New rules for exporting agricultural products were put in place in
1955 amidst ineffective opposition of the less-powerful countries(14).
Revised
Article XVI, derived from part of the ITO Charter, became Section
B – Additional Provisions on Export Subsidies. These provisions
allow GATT members to use export subsidies for any “primary
products” as long as a subsidy is not more than an “equitable
share” of world export trade for those products(15).

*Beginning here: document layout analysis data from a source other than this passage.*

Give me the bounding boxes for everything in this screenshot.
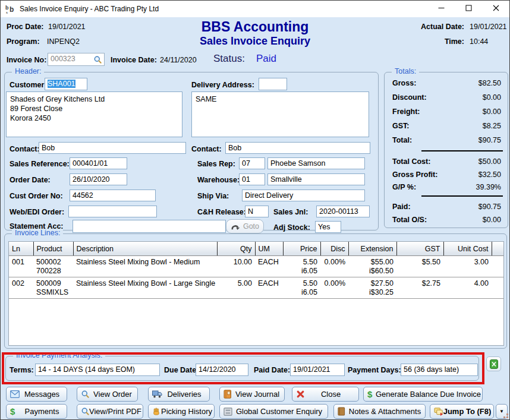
invoice-lines-table-wrap: Ln Product Description Qty UM Price Disc… bbox=[8, 241, 504, 346]
due-date-field[interactable]: 14/12/2020 bbox=[196, 364, 248, 376]
delivery-contact-field[interactable]: Bob bbox=[225, 142, 370, 154]
delivery-contact-value: Bob bbox=[228, 144, 241, 152]
col-gst[interactable]: GST bbox=[396, 242, 443, 256]
ch-release-field[interactable]: N bbox=[245, 206, 269, 217]
warehouse-name-value: Smallville bbox=[270, 175, 302, 184]
messages-button[interactable]: Messages bbox=[6, 387, 67, 402]
invoice-search-icon[interactable] bbox=[93, 55, 102, 66]
cell-price2: i6.05 bbox=[286, 288, 317, 297]
close-label: Close bbox=[321, 390, 341, 399]
warehouse-name-field[interactable]: Smallville bbox=[267, 173, 365, 185]
close-window-button[interactable] bbox=[482, 1, 509, 17]
cell-description: Stainless Steel Mixing Bowl - Medium bbox=[76, 258, 214, 267]
customer-address-line: Korora 2450 bbox=[10, 113, 178, 123]
payment-analysis-group: Invoice Payment Analysis: Terms: 14 - 14… bbox=[5, 356, 479, 381]
deliveries-button[interactable]: Deliveries bbox=[148, 387, 210, 402]
totals-label: Freight: bbox=[392, 108, 420, 116]
cust-order-no-label: Cust Order No: bbox=[10, 192, 63, 200]
col-price[interactable]: Price bbox=[283, 242, 320, 256]
customer-code-field[interactable]: SHA001 bbox=[45, 78, 87, 90]
paid-date-label: Paid Date: bbox=[254, 366, 290, 374]
goto-button[interactable]: Goto bbox=[226, 219, 264, 233]
web-edi-order-field[interactable] bbox=[68, 206, 157, 217]
contact-field[interactable]: Bob bbox=[39, 142, 186, 154]
col-extension[interactable]: Extension bbox=[348, 242, 396, 256]
cell-extension: $55.00 bbox=[351, 258, 393, 267]
col-unit-cost[interactable]: Unit Cost bbox=[443, 242, 492, 256]
header-legend: Header: bbox=[12, 67, 44, 75]
sales-rep-label: Sales Rep: bbox=[197, 160, 235, 168]
notes-attachments-label: Notes & Attachments bbox=[349, 407, 421, 416]
totals-legend: Totals: bbox=[392, 67, 419, 75]
col-product[interactable]: Product bbox=[33, 242, 73, 256]
payment-days-field[interactable]: 56 (36 days late) bbox=[401, 364, 478, 376]
cell-price: 5.50 bbox=[286, 258, 317, 267]
cell-product2: SSMIXLS bbox=[36, 288, 70, 297]
export-excel-button[interactable] bbox=[486, 356, 501, 371]
adj-stock-value: Yes bbox=[318, 223, 330, 231]
sales-rep-name-field[interactable]: Phoebe Samson bbox=[267, 157, 365, 169]
picking-history-button[interactable]: Picking History bbox=[148, 404, 215, 419]
col-ln[interactable]: Ln bbox=[9, 242, 33, 256]
cell-gst: $5.50 bbox=[399, 258, 440, 267]
sales-reference-field[interactable]: 000401/01 bbox=[70, 157, 127, 169]
delivery-address-line: SAME bbox=[196, 94, 365, 104]
ship-via-label: Ship Via: bbox=[197, 192, 229, 200]
order-date-field[interactable]: 26/10/2020 bbox=[70, 173, 127, 185]
invoice-line-row[interactable]: 001 500002700228 Stainless Steel Mixing … bbox=[9, 256, 503, 277]
resize-grip[interactable] bbox=[502, 412, 508, 418]
cabinet-icon bbox=[223, 408, 232, 416]
title-bar[interactable]: bbs Sales Invoice Enquiry - ABC Trading … bbox=[1, 1, 509, 17]
col-um[interactable]: UM bbox=[255, 242, 283, 256]
actual-date-value: 19/01/2021 bbox=[470, 23, 507, 31]
customer-label: Customer bbox=[10, 81, 44, 89]
totals-value: 39.39% bbox=[476, 183, 501, 191]
terms-field[interactable]: 14 - 14 DAYS (14 days EOM) bbox=[35, 364, 160, 376]
invoice-no-value: 000323 bbox=[51, 55, 75, 63]
payment-days-label: Payment Days: bbox=[348, 366, 401, 374]
global-customer-enquiry-button[interactable]: Global Customer Enquiry bbox=[219, 404, 328, 419]
col-disc[interactable]: Disc bbox=[320, 242, 348, 256]
statement-acc-field[interactable] bbox=[73, 220, 226, 233]
delivery-address-box[interactable]: SAME bbox=[191, 91, 369, 137]
excel-icon bbox=[489, 359, 499, 369]
proc-date-value: 19/01/2021 bbox=[48, 23, 86, 31]
global-customer-enquiry-label: Global Customer Enquiry bbox=[236, 407, 322, 416]
adj-stock-field[interactable]: Yes bbox=[315, 221, 341, 233]
cell-ln: 001 bbox=[12, 258, 30, 267]
cell-qty: 5.00 bbox=[220, 279, 252, 288]
paid-date-field[interactable]: 19/01/2021 bbox=[290, 364, 345, 376]
totals-value: $0.00 bbox=[483, 108, 501, 116]
cell-unit-cost: 4.00 bbox=[446, 279, 489, 288]
view-print-pdf-button[interactable]: View/Print PDF bbox=[77, 404, 143, 419]
due-date-value: 14/12/2020 bbox=[199, 365, 236, 374]
close-button[interactable]: Close bbox=[292, 387, 359, 402]
terms-value: 14 - 14 DAYS (14 days EOM) bbox=[38, 365, 135, 374]
sales-jnl-field[interactable]: 2020-00113 bbox=[316, 206, 370, 217]
invoice-date-value: 24/11/2020 bbox=[160, 56, 197, 64]
sales-rep-code-field[interactable]: 07 bbox=[239, 157, 265, 169]
delivery-code-field[interactable] bbox=[259, 78, 287, 90]
cell-product2: 700228 bbox=[36, 267, 70, 276]
payments-button[interactable]: $ Payments bbox=[6, 404, 67, 419]
invoice-no-field[interactable]: 000323 bbox=[48, 53, 105, 66]
invoice-line-row[interactable]: 002 500009SSMIXLS Stainless Steel Mixing… bbox=[9, 277, 503, 299]
warehouse-code-field[interactable]: 01 bbox=[239, 173, 265, 185]
customer-address-box[interactable]: Shades of Grey Kitchens Ltd 89 Forest Cl… bbox=[6, 91, 182, 137]
customer-code-value: SHA001 bbox=[48, 80, 75, 88]
view-order-button[interactable]: View Order bbox=[77, 387, 138, 402]
view-journal-button[interactable]: View Journal bbox=[219, 387, 285, 402]
notes-attachments-button[interactable]: Notes & Attachments bbox=[333, 404, 426, 419]
due-date-label: Due Date: bbox=[164, 366, 199, 374]
maximize-button[interactable] bbox=[455, 1, 482, 17]
cust-order-no-field[interactable]: 44562 bbox=[70, 190, 156, 201]
totals-label: Total O/S: bbox=[392, 216, 427, 224]
ship-via-field[interactable]: Direct Delivery bbox=[242, 190, 365, 201]
totals-label: Gross: bbox=[392, 79, 416, 87]
col-qty[interactable]: Qty bbox=[217, 242, 255, 256]
generate-balance-due-invoice-button[interactable]: $ Generate Balance Due Invoice bbox=[363, 387, 483, 402]
minimize-button[interactable] bbox=[427, 1, 455, 17]
col-description[interactable]: Description bbox=[73, 242, 217, 256]
jump-to-button[interactable]: Jump To (F8) bbox=[430, 404, 494, 419]
invoice-lines-legend: Invoice Lines: bbox=[12, 229, 63, 237]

Apart from the U.S.’s prominent role in enhancing
protectionist practices through the revised provisions, the establishment
of the EC by the 1957 Treaty of Rome also greatly limited free trade
in agriculture(16).
After setting up the Common Agricultural Policy (CAP)(17),
the EC turned out to be the largest agricultural export subsidizer
in the world(18).
Its belief that agricultural protectionism could ensure the EC’s
economic self-sufficiency was tied to the political power of farm
lobbies, who wanted to protect farmers from indeterminate fluctuations
of price and weather conditions(19).
As a result, cases dealing with agricultural export subsidies have
often been raised against the EC since its creation(20) .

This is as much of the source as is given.